(Transcribed page contents)
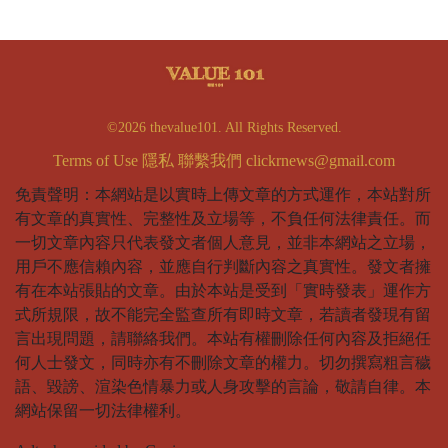
©2026 thevalue101. All Rights Reserved.
Terms of Use
隱私
聯繫我們
clickrnews@gmail.com
免責聲明：本網站是以實時上傳文章的方式運作，本站對所
有文章的真實性、完整性及立場等，不負任何法律責任。而
一切文章內容只代表發文者個人意見，並非本網站之立場，
用戶不應信賴內容，並應自行判斷內容之真實性。發文者擁
有在本站張貼的文章。由於本站是受到「實時發表」運作方
式所規限，故不能完全監查所有即時文章，若讀者發現有留
言出現問題，請聯絡我們。本站有權刪除任何內容及拒絕任
何人士發文，同時亦有不刪除文章的權力。切勿撰寫粗言穢
語、毀謗、渲染色情暴力或人身攻擊的言論，敬請自律。本
網站保留一切法律權利。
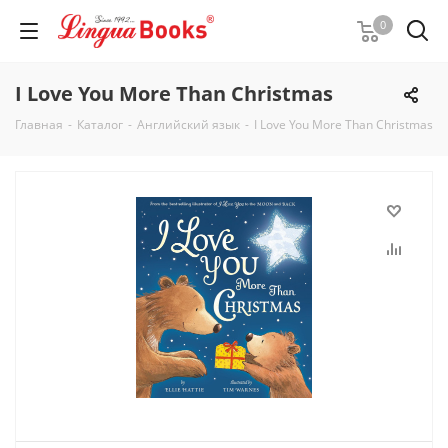
0
I Love You More Than Christmas
Главная
-
Каталог
-
Английский язык
-
I Love You More Than Christmas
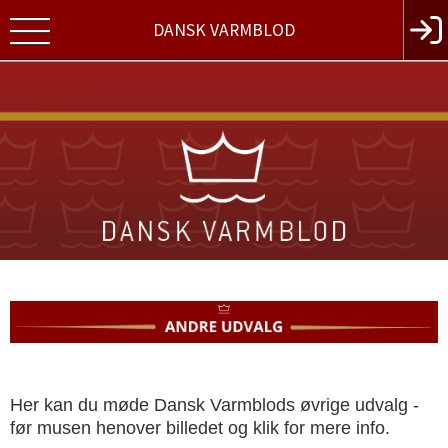
DANSK VARMBLOD
Her kan du møde Dansk Varmblods øvrige udvalg -
før musen henover billedet og klik for mere info.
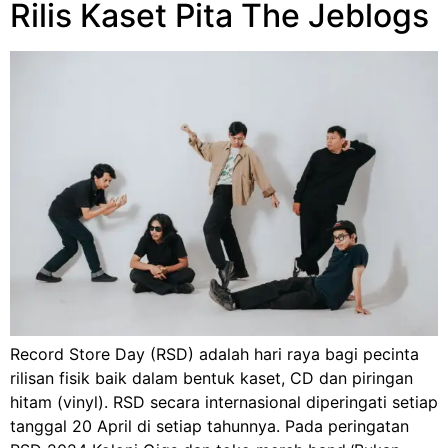
Rilis Kaset Pita The Jeblogs
Record Store Day (RSD) adalah hari raya bagi pecinta
rilisan fisik baik dalam bentuk kaset, CD dan piringan
hitam (vinyl). RSD secara internasional diperingati setiap
tanggal 20 April di setiap tahunnya. Pada peringatan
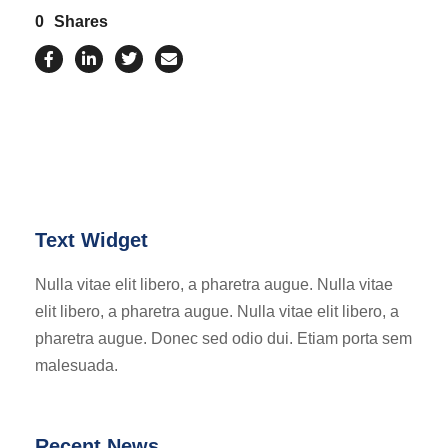
0
Shares
Text Widget
Nulla vitae elit libero, a pharetra augue. Nulla vitae
elit libero, a pharetra augue. Nulla vitae elit libero, a
pharetra augue. Donec sed odio dui. Etiam porta sem
malesuada.
Recent News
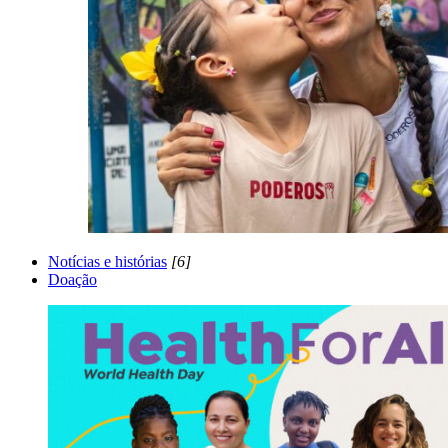
Notícias e histórias
[6]
Doação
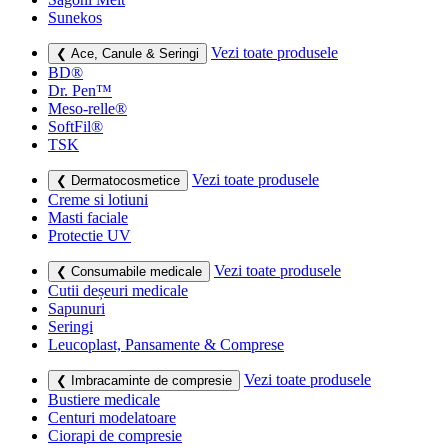
Sunekos
Vezi toate produsele
❮ Ace, Canule & Seringi
BD®
Dr. Pen™
Meso-relle®
SoftFil®
TSK
Vezi toate produsele
❮ Dermatocosmetice
Creme si lotiuni
Masti faciale
Protectie UV
Vezi toate produsele
❮ Consumabile medicale
Cutii deșeuri medicale
Sapunuri
Seringi
Leucoplast, Pansamente & Comprese
Vezi toate produsele
❮ Imbracaminte de compresie
Bustiere medicale
Centuri modelatoare
Ciorapi de compresie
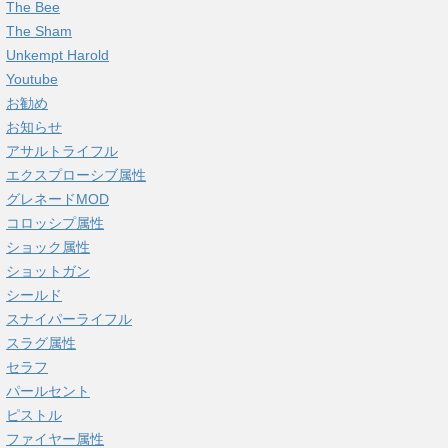
The Bee
The Sham
Unkempt Harold
Youtube
お勧め
お知らせ
アサルトライフル
エクスプローシブ属性
グレネードMOD
コロッシプ属性
ショック属性
ショットガン
シールド
スナイパーライフル
スラグ属性
セラフ
パールセント
ピストル
ファイヤー属性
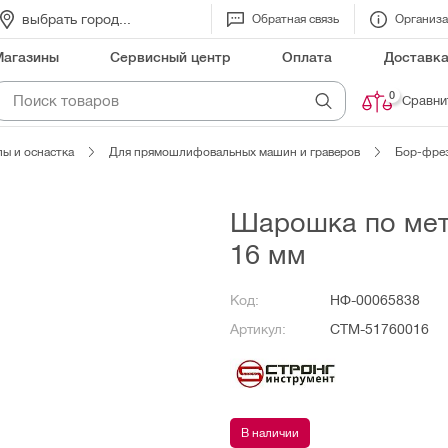
выбрать город...
Обратная связь
Организ
Магазины
Сервисный центр
Оплата
Доставк
0
Сравни
ы и оснастка
Для прямошлифовальных машин и граверов
Бор-фре
Шарошка по мет
16 мм
Код:
НФ-00065838
Артикул:
СТМ-51760016
В наличии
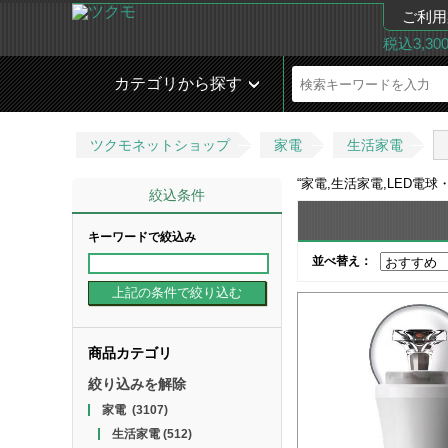
ご利用
税込3,3
カテゴリから探す
ツクモネットショップ
家電
生活家電
“
家電,生活家電,LED電球
絞込条件
キーワードで絞込み
並べ替え：
商品カテゴリ
絞り込みを解除
家電
(3107)
生活家電
(512)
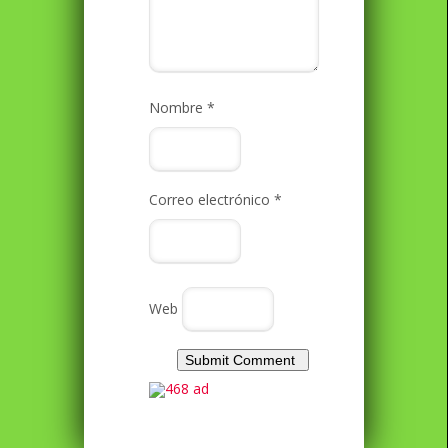
Nombre
*
Correo electrónico
*
Web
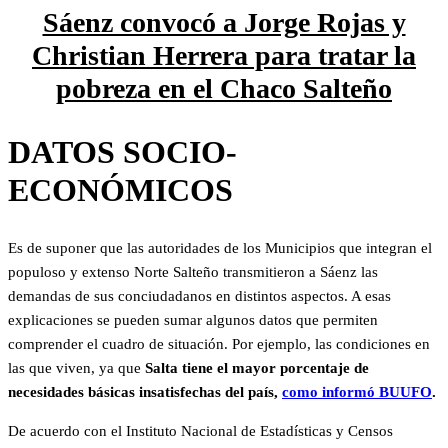
Sáenz convocó a Jorge Rojas y
Christian Herrera para tratar la
pobreza en el Chaco Salteño
DATOS SOCIO-
ECONÓMICOS
Es de suponer que las autoridades de los Municipios que integran el
populoso y extenso Norte Salteño transmitieron a Sáenz las
demandas de sus conciudadanos en distintos aspectos. A esas
explicaciones se pueden sumar algunos datos que permiten
comprender el cuadro de situación. Por ejemplo, las condiciones en
las que viven, ya que
Salta tiene el mayor porcentaje de
necesidades básicas insatisfechas del país,
como informó BUUFO
.
De acuerdo con el Instituto Nacional de Estadísticas y Censos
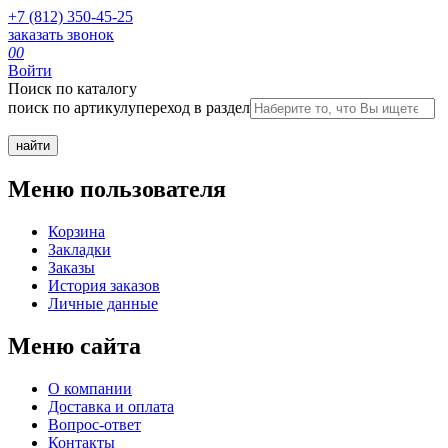
+7 (812) 350-45-25
заказать звонок
0
0
Войти
Поиск по каталогу
поиск по артикулу
переход в раздел
Меню пользователя
Корзина
Закладки
Заказы
История заказов
Личные данные
Меню сайта
О компании
Доставка и оплата
Вопрос-ответ
Контакты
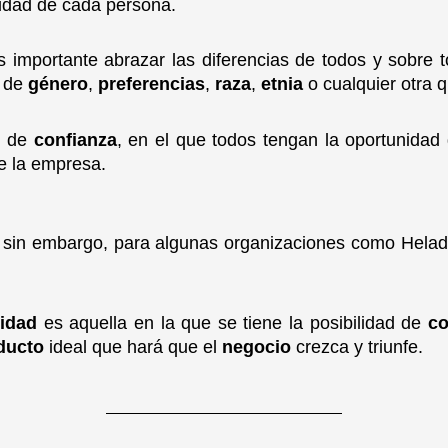
lidad
de cada persona.
s importante abrazar las diferencias
de todos y sobre t
s de
género
,
preferencias
,
raza
,
etnia
o cualquier otra
e
de
confianza
, en el que todos tengan la oportunida
de la empresa.
, sin embargo, para algunas organizaciones
como Helado
cidad
es aquella en la que se tiene la posibilidad de
co
ducto
ideal que hará que el
negocio
crezca y triunfe.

Your assignment
Return the preceding entries verbatim, with the pictures excluded.

Answer box
©2026 thevalue101. All Rights Reserved.
Terms of Use
隱私
聯繫我們
clickrnews@gmail.com
免責聲明：本網站是以實時上傳文章的方式運作，本站對所
有文章的真實性、完整性及立場等，不負任何法律責任。而
一切文章內容只代表發文者個人意見，並非本網站之立場，
用戶不應信賴內容，並應自行判斷內容之真實性。發文者擁
有在本站張貼的文章。由於本站是受到「實時發表」運作方
式所規限，故不能完全監查所有即時文章，若讀者發現有留
言出現問題，請聯絡我們。本站有權刪除任何內容及拒絕任
何人士發文，同時亦有不刪除文章的權力。切勿撰寫粗言穢
語、毀謗、渲染色情暴力或人身攻擊的言論，敬請自律。本
網站保留一切法律權利。
0
I Love You More Than Christmas
Главная
-
Каталог
-
Английский язык
-
I Love You More Than Christmas
DANSK VARMBLOD
Her kan du møde Dansk Varmblods øvrige udvalg -
før musen henover billedet og klik for mere info.
Rilis Kaset Pita The Jeblogs
Record Store Day (RSD) adalah hari raya bagi pecinta
rilisan fisik baik dalam bentuk kaset, CD dan piringan
hitam (vinyl). RSD secara internasional diperingati setiap
tanggal 20 April di setiap tahunnya. Pada peringatan
0
Shares
Text Widget
Nulla vitae elit libero, a pharetra augue. Nulla vitae
elit libero, a pharetra augue. Nulla vitae elit libero, a
pharetra augue. Donec sed odio dui. Etiam porta sem
malesuada.
Recent News
Notícias e histórias
[6]
Doação
Sunekos
Vezi toate produsele
❮ Ace, Canule & Seringi
BD®
Dr. Pen™
Meso-relle®
SoftFil®
TSK
Vezi toate produsele
❮ Dermatocosmetice
Creme si lotiuni
Masti faciale
Protectie UV
Vezi toate produsele
❮ Consumabile medicale
Cutii deșeuri medicale
Sapunuri
Seringi
Leucoplast, Pansamente & Comprese
Vezi toate produsele
❮ Imbracaminte de compresie
Bustiere medicale
Centuri modelatoare
Ciorapi de compresie
The Bee
The Sham
Unkempt Harold
Youtube
お勧め
お知らせ
アサルトライフル
エクスプローシブ属性
グレネードMOD
コロッシプ属性
ショック属性
ショットガン
シールド
スナイパーライフル
スラグ属性
セラフ
パールセント
ピストル
ファイヤー属性
выбрать город...
Обратная связь
Организ
Магазины
Сервисный центр
Оплата
Доставк
0
Сравни
ы и оснастка
Для прямошлифовальных машин и граверов
Бор-фре
Шарошка по мет
16 мм
Код:
НФ-00065838
Артикул:
СТМ-51760016
В наличии
ご利用
税込3,3
カテゴリから探す
ツクモネットショップ
家電
生活家電
“
家電,生活家電,LED電球
絞込条件
キーワードで絞込み
並べ替え：
商品カテゴリ
絞り込みを解除
家電
(3107)
生活家電
(512)
Nombre
*
Correo electrónico
*
Web
Sáenz convocó a Jorge Rojas y
Christian Herrera para tratar la
pobreza en el Chaco Salteño
DATOS SOCIO-
ECONÓMICOS
Es de suponer que las autoridades de los Municipios que integran el
populoso y extenso Norte Salteño transmitieron a Sáenz las
demandas de sus conciudadanos en distintos aspectos. A esas
explicaciones se pueden sumar algunos datos que permiten
comprender el cuadro de situación. Por ejemplo, las condiciones en
las que viven, ya que
Salta tiene el mayor porcentaje de
necesidades básicas insatisfechas del país,
como informó BUUFO
.
De acuerdo con el Instituto Nacional de Estadísticas y Censos
+7 (812) 350-45-25
заказать звонок
0
0
Войти
Поиск по каталогу
поиск по артикулу
переход в раздел
Меню пользователя
Корзина
Закладки
Заказы
История заказов
Личные данные
Меню сайта
О компании
Доставка и оплата
Вопрос-ответ
Контакты
lidad
de cada persona.
s importante abrazar las diferencias
de todos y sobre t
s de
género
,
preferencias
,
raza
,
etnia
o cualquier otra
e
de
confianza
, en el que todos tengan la oportunida
de la empresa.
, sin embargo, para algunas organizaciones
como Helado
cidad
es aquella en la que se tiene la posibilidad de
co
ducto
ideal que hará que el
negocio
crezca y triunfe.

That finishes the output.